Collected data:
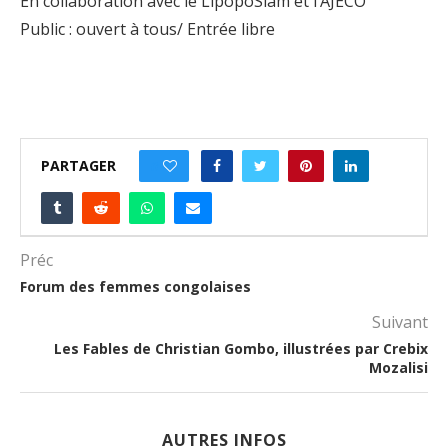
En collaboration avec le LipopoSlam et l’AJECO
Public : ouvert à tous/ Entrée libre
PARTAGER
0
Préc
Forum des femmes congolaises
Suivant
Les Fables de Christian Gombo, illustrées par Crebix
Mozalisi
AUTRES INFOS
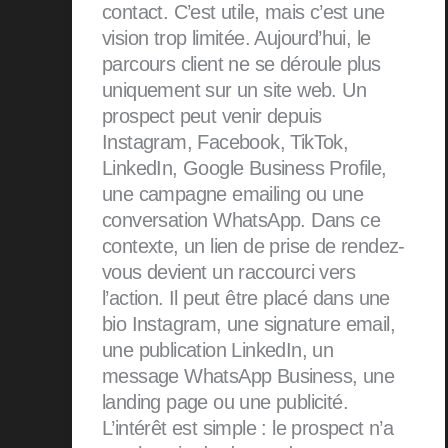
contact. C’est utile, mais c’est une
vision trop limitée. Aujourd’hui, le
parcours client ne se déroule plus
uniquement sur un site web. Un
prospect peut venir depuis
Instagram, Facebook, TikTok,
LinkedIn, Google Business Profile,
une campagne emailing ou une
conversation WhatsApp. Dans ce
contexte, un lien de prise de rendez-
vous devient un raccourci vers
l’action. Il peut être placé dans une
bio Instagram, une signature email,
une publication LinkedIn, un
message WhatsApp Business, une
landing page ou une publicité.
L’intérêt est simple : le prospect n’a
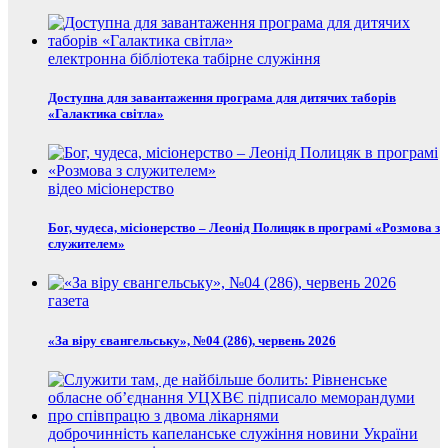
електронна бібліотека
табірне служіння
Доступна для завантаження програма для дитячих таборів
«Галактика світла»
відео
місіонерство
Бог, чудеса, місіонерство – Леонід Полицяк в програмі «Розмова з
служителем»
газета
«За віру євангельську», №04 (286), червень 2026
доброчинність
капеланське служіння
новини України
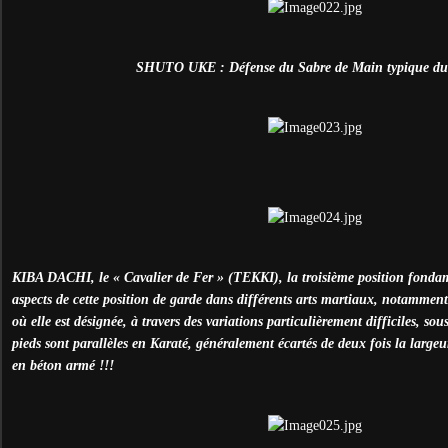
SHUTO UKE : Défense du Sabre de Main typique du
KIBA DACHI, le « Cavalier de Fer » (TEKKI), la troisième position fonda
aspects de cette position de garde dans différents arts martiaux, notamme
où elle est désignée, à travers des variations particulièrement difficiles, 
pieds sont parallèles en Karaté, généralement écartés de deux fois la largeu
en béton armé !!!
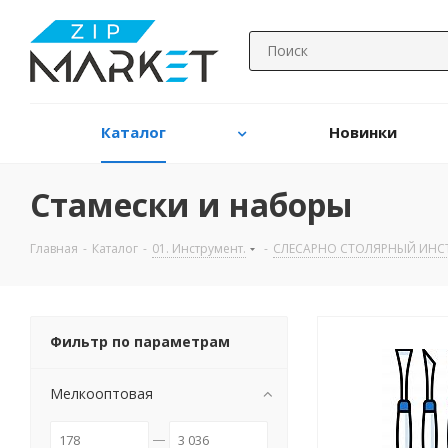
Каталог
Новинки
Стамески и наборы
Главная
-
Каталог
-
01. Инструмент.
-
CЛЕСАРНО СТОЛЯРНЫЙ ИНСТ
Фильтр по параметрам
Мелкооптовая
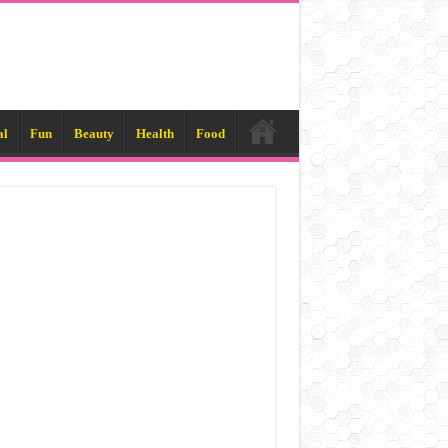
al
Fun
Beauty
Health
Food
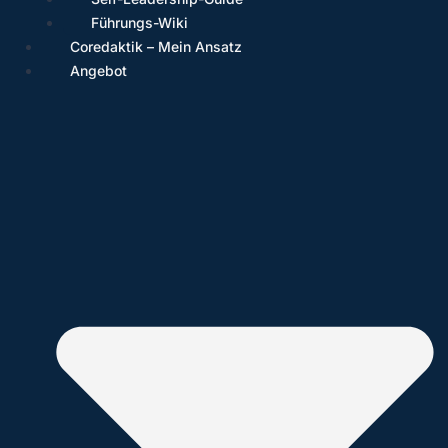
Führungs-Wiki
Coredaktik – Mein Ansatz
Angebot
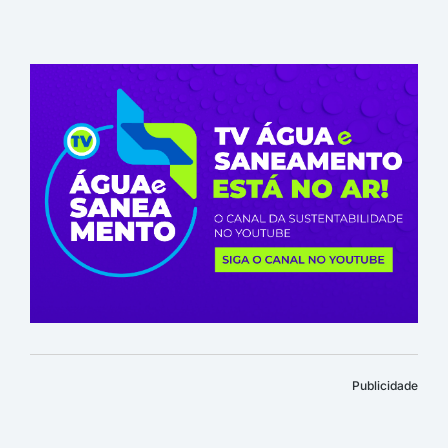
Publicidade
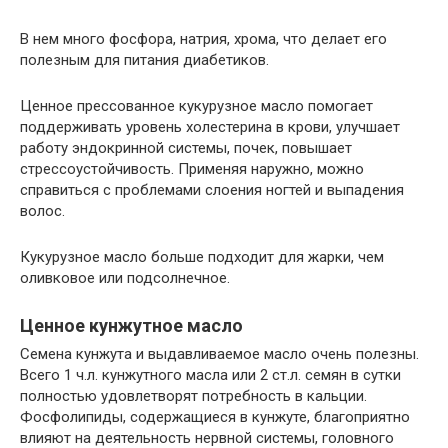
В нем много фосфора, натрия, хрома, что делает его
полезным для питания диабетиков.
Ценное прессованное кукурузное масло помогает
поддерживать уровень холестерина в крови, улучшает
работу эндокринной системы, почек, повышает
стрессоустойчивость. Применяя наружно, можно
справиться с проблемами слоения ногтей и выпадения
волос.
Кукурузное масло больше подходит для жарки, чем
оливковое или подсолнечное.
Ценное кунжутное масло
Семена кунжута и выдавливаемое масло очень полезны.
Всего 1 ч.л. кунжутного масла или 2 ст.л. семян в сутки
полностью удовлетворят потребность в кальции.
Фосфолипиды, содержащиеся в кунжуте, благоприятно
влияют на деятельность нервной системы, головного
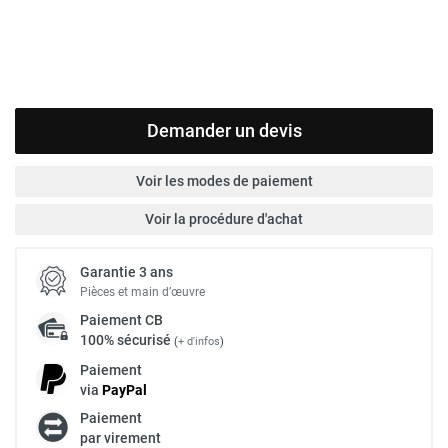
Demander un devis
Voir les modes de paiement
Voir la procédure d'achat
Garantie 3 ans
Pièces et main d’œuvre
Paiement
CB
100% sécurisé
(
+ d'infos
)
Paiement
via
Pay
Pal
Paiement
par virement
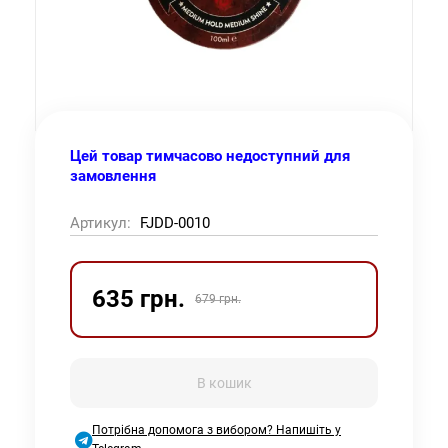
Цей товар тимчасово недоступний для
замовлення
Артикул:
FJDD-0010
635 грн.
679 грн.
В кошик
Потрібна допомога з вибором? Напишіть у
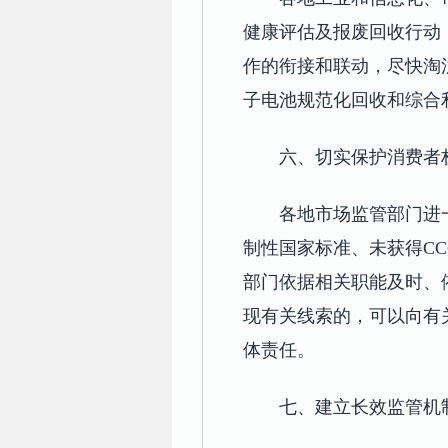
健康评估及报废回收行动
作的衔接和联动，尽快淘
子电池规范化回收和综合
六、切实保护消费者
各地市场监管部门进
制性国家标准、未获得C
部门依据相关职能及时、
现有关线索的，可以向有
体责任。
七、建立长效监管机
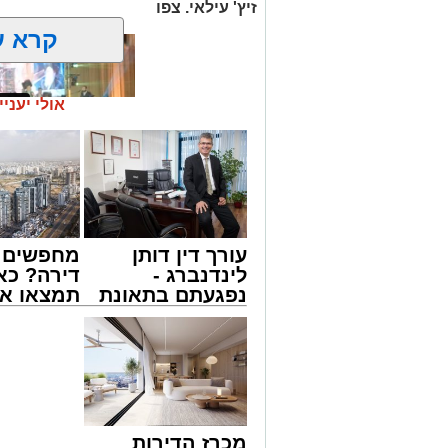
זיץ' עילאי. צפו
קרא ע
אולי יעניי
זה היה ארוע יוצא דופן. בלי מילים.
עורך דין דותן
מחפשים ל
במשך שעות ארוכות של ליל שישי, נהנו ה
לינדנברג -
דירה? כא
'מעגלים'. ואכן, כפי שהובטח, לא היה מד
נפגעתם בתאונת
תמצאו את
חסידי אותנטי, שהצליח לסחוף אליו את ההמ
דרכים לחצו
הדירות ה
האווירה השבתית של חצרות הקודש.
לקבל מה שמגיע
למכירה ב
לכם
>>>
מכרז הדירות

▶ Task prompt
Your copy should hold every record word for word and none of the pictures.

▶ Solution to this task
En collaboration avec le LipopoSlam et l’AJECO
Public : ouvert à tous/ Entrée libre
PARTAGER
0
Préc
Forum des femmes congolaises
Suivant
Les Fables de Christian Gombo, illustrées par Crebix
Mozalisi
AUTRES INFOS
contact. C’est utile, mais c’est une
vision trop limitée. Aujourd’hui, le
parcours client ne se déroule plus
uniquement sur un site web. Un
prospect peut venir depuis
Instagram, Facebook, TikTok,
LinkedIn, Google Business Profile,
une campagne emailing ou une
conversation WhatsApp. Dans ce
contexte, un lien de prise de rendez-
vous devient un raccourci vers
l’action. Il peut être placé dans une
bio Instagram, une signature email,
une publication LinkedIn, un
message WhatsApp Business, une
landing page ou une publicité.
L’intérêt est simple : le prospect n’a
електронна бібліотека
табірне служіння
Доступна для завантаження програма для дитячих таборів
«Галактика світла»
відео
місіонерство
Бог, чудеса, місіонерство – Леонід Полицяк в програмі «Розмова з
служителем»
газета
«За віру євангельську», №04 (286), червень 2026
доброчинність
капеланське служіння
новини України
SHUTO UKE : Défense du Sabre de Main typique du
KIBA DACHI, le « Cavalier de Fer » (TEKKI), la troisième position fonda
aspects de cette position de garde dans différents arts martiaux, notamme
où elle est désignée, à travers des variations particulièrement difficiles, 
pieds sont parallèles en Karaté, généralement écartés de deux fois la largeu
en béton armé !!!
Каталог
Новинки
Стамески и наборы
Главная
-
Каталог
-
01. Инструмент.
-
CЛЕСАРНО СТОЛЯРНЫЙ ИНСТ
Фильтр по параметрам
Мелкооптовая
al
Fun
Beauty
Health
Food
Führungs-Wiki
Coredaktik – Mein Ansatz
Angebot
Publicidade
В нем много фосфора, натрия, хрома, что делает его
полезным для питания диабетиков.
Ценное прессованное кукурузное масло помогает
поддерживать уровень холестерина в крови, улучшает
работу эндокринной системы, почек, повышает
стрессоустойчивость. Применяя наружно, можно
справиться с проблемами слоения ногтей и выпадения
волос.
Кукурузное масло больше подходит для жарки, чем
оливковое или подсолнечное.
Ценное кунжутное масло
Семена кунжута и выдавливаемое масло очень полезны.
Всего 1 ч.л. кунжутного масла или 2 ст.л. семян в сутки
полностью удовлетворят потребность в кальции.
Фосфолипиды, содержащиеся в кунжуте, благоприятно
влияют на деятельность нервной системы, головного
Demander un devis
Voir les modes de paiement
Voir la procédure d'achat
Garantie 3 ans
Pièces et main d’œuvre
Paiement
CB
100% sécurisé
(
+ d'infos
)
Paiement
via
Pay
Pal
Paiement
par virement
Цей товар тимчасово недоступний для
замовлення
Артикул:
FJDD-0010
635 грн.
679 грн.
В кошик
Потрібна допомога з вибором? Напишіть у
健康评估及报废回收行动
作的衔接和联动，尽快淘
子电池规范化回收和综合
六、切实保护消费者
各地市场监管部门进
制性国家标准、未获得C
部门依据相关职能及时、
现有关线索的，可以向有
体责任。
七、建立长效监管机
זיץ' עילאי. צפו
קרא ע
אולי יעניי
זה היה ארוע יוצא דופן. בלי מילים.
עורך דין דותן
מחפשים ל
במשך שעות ארוכות של ליל שישי, נהנו ה
לינדנברג -
דירה? כא
'מעגלים'. ואכן, כפי שהובטח, לא היה מד
נפגעתם בתאונת
תמצאו את
חסידי אותנטי, שהצליח לסחוף אליו את ההמ
דרכים לחצו
הדירות ה
האווירה השבתית של חצרות הקודש.
לקבל מה שמגיע
למכירה ב
לכם
>>>
מכרז הדירות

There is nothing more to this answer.